------ Data
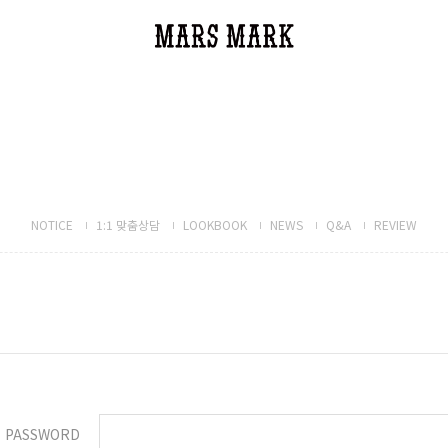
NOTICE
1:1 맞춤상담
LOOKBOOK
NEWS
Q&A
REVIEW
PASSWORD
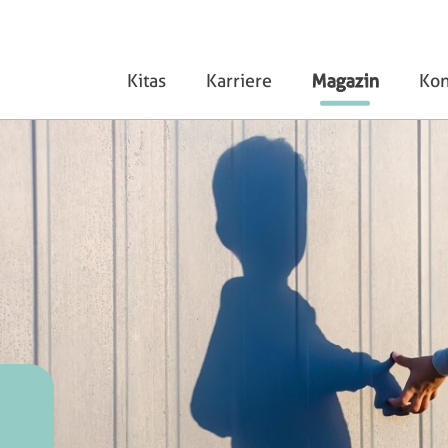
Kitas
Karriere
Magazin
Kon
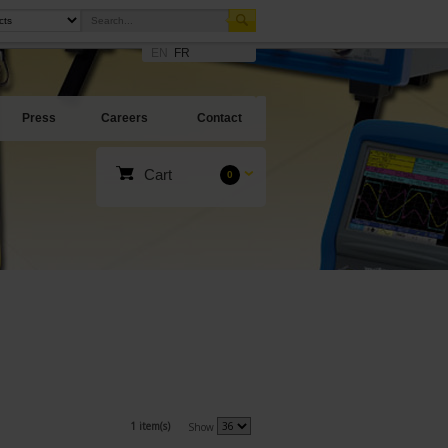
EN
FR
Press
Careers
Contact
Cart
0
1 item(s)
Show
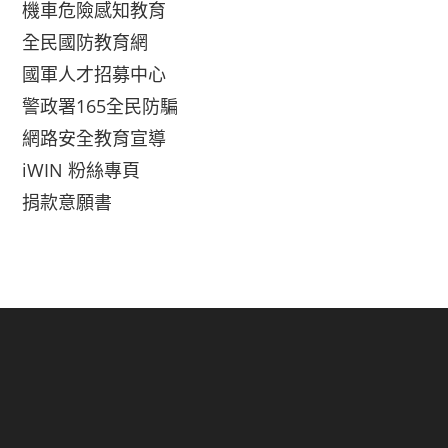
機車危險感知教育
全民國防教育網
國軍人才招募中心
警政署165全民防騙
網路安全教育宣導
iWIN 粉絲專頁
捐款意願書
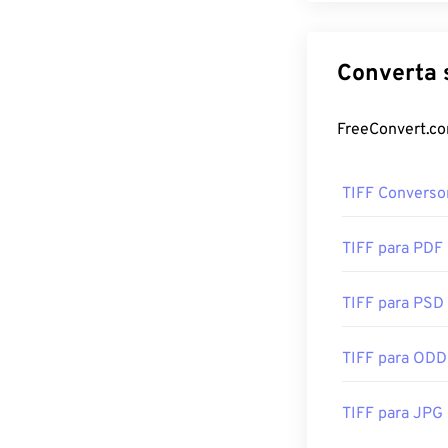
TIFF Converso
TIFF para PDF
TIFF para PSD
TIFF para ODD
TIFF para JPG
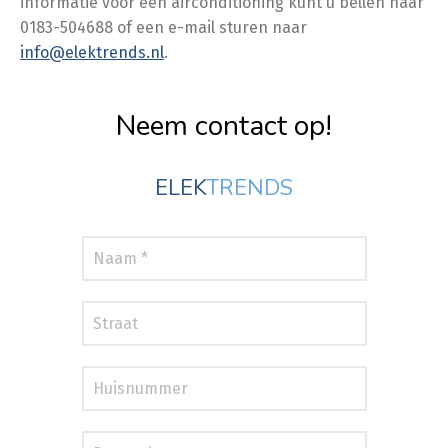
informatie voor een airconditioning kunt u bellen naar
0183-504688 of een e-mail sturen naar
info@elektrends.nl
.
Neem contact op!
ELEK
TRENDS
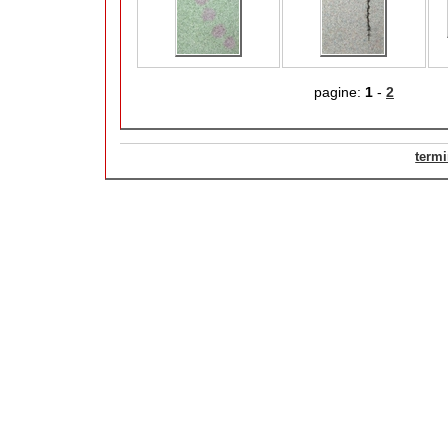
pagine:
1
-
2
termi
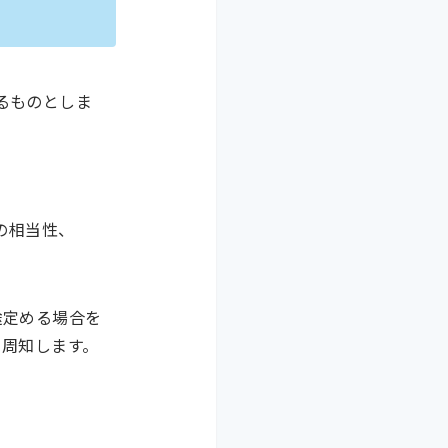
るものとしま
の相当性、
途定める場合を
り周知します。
------------
------ Data
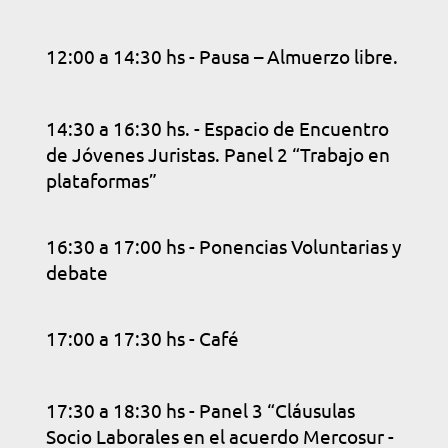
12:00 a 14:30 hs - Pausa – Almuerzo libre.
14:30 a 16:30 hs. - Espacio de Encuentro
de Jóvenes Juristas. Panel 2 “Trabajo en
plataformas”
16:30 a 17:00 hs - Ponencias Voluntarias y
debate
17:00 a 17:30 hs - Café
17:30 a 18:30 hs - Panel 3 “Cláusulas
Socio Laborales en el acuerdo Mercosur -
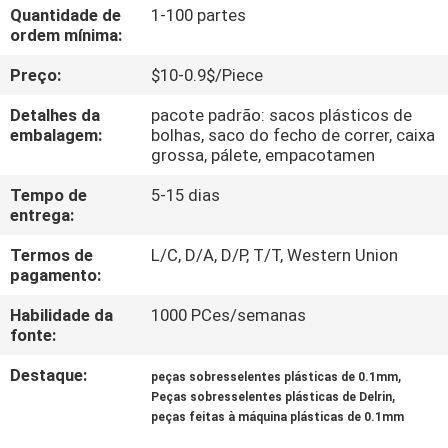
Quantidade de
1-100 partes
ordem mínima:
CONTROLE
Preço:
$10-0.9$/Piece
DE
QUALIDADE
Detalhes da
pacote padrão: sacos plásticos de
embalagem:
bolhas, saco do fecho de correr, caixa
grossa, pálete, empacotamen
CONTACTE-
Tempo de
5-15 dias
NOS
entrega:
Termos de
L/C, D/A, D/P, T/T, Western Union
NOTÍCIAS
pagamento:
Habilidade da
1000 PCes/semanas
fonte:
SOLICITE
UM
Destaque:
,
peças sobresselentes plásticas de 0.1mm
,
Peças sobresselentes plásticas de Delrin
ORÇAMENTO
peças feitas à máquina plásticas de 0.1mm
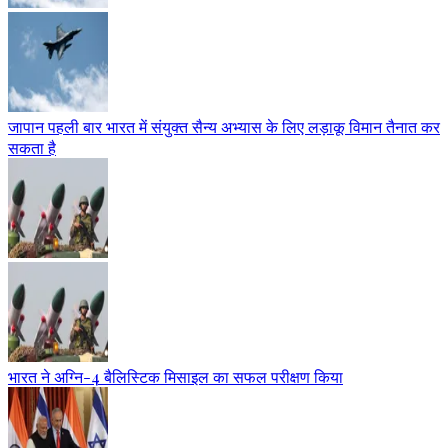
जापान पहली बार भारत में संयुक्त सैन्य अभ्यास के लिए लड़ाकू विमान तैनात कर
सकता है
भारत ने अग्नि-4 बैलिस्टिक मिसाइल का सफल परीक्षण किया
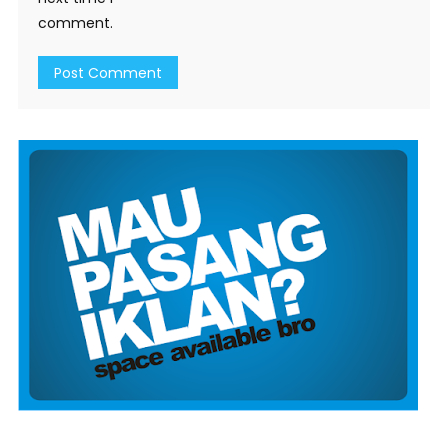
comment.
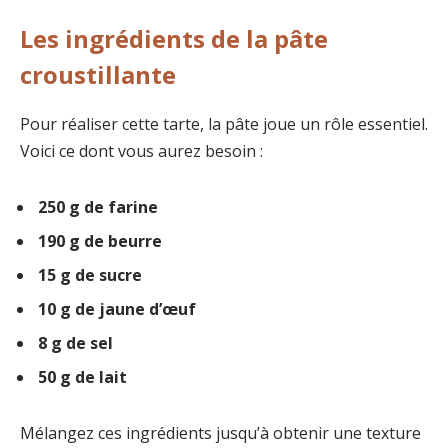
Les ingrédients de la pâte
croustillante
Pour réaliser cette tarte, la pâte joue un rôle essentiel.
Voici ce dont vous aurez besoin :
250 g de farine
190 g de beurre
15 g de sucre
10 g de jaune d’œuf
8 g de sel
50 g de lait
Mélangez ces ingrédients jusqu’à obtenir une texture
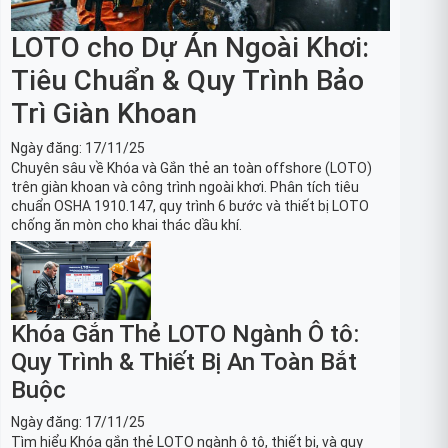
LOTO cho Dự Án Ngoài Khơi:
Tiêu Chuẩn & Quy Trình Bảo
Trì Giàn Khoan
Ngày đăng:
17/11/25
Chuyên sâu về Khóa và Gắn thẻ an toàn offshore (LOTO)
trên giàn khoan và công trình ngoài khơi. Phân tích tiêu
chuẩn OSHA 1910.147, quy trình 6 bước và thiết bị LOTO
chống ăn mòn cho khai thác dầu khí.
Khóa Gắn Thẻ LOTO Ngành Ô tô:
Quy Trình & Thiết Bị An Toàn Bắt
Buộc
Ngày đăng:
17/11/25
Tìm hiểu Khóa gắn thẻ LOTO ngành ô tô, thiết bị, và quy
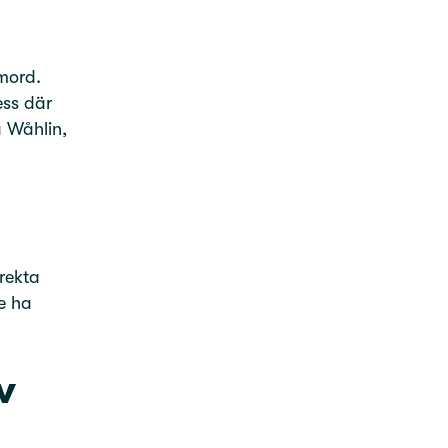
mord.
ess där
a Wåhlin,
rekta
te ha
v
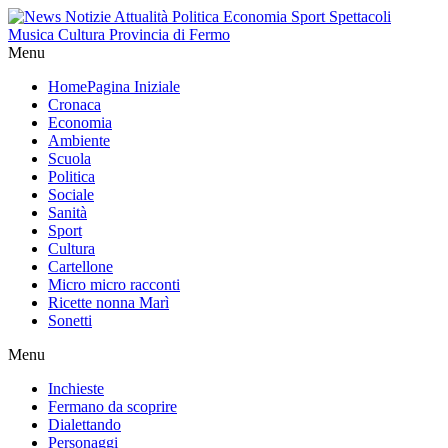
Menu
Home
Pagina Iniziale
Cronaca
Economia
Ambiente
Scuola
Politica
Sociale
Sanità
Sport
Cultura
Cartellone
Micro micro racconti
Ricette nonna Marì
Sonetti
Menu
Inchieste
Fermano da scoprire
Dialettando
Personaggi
------------
------ Data
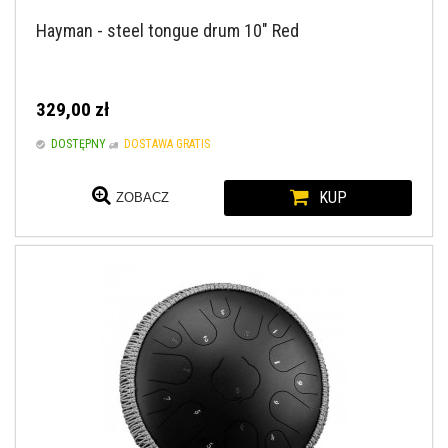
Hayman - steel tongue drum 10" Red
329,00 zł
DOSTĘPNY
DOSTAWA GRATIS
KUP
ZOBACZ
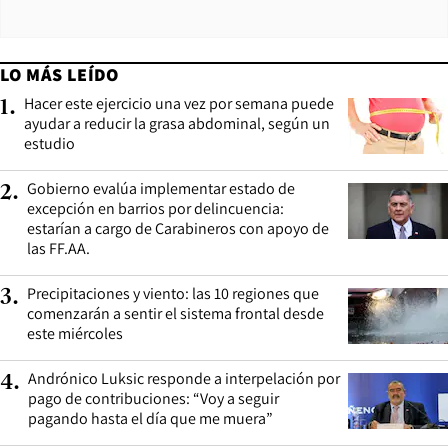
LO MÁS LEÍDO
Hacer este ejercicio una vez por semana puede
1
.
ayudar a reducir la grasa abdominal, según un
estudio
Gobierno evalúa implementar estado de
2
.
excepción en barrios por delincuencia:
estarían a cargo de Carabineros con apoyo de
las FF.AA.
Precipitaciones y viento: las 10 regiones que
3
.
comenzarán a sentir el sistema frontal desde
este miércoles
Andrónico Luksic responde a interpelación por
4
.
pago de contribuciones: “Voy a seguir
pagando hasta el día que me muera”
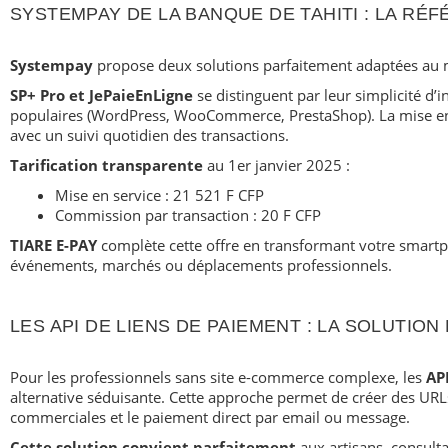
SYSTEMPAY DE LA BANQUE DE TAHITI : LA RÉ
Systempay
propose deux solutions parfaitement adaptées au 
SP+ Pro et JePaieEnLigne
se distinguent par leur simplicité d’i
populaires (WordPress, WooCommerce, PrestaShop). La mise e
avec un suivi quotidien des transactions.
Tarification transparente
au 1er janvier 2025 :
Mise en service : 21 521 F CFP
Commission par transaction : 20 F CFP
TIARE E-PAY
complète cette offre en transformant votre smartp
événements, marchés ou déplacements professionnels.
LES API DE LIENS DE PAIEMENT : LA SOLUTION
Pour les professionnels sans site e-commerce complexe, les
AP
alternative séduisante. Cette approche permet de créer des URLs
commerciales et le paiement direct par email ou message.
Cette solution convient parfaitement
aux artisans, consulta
------------
> What this task involves
Show every line of the listing in which the string "Pour" can be found.

> Written solution
Pour réaliser cette tarte, la pâte joue un rôle essentiel.
Pour les professionnels sans site e-commerce complexe, les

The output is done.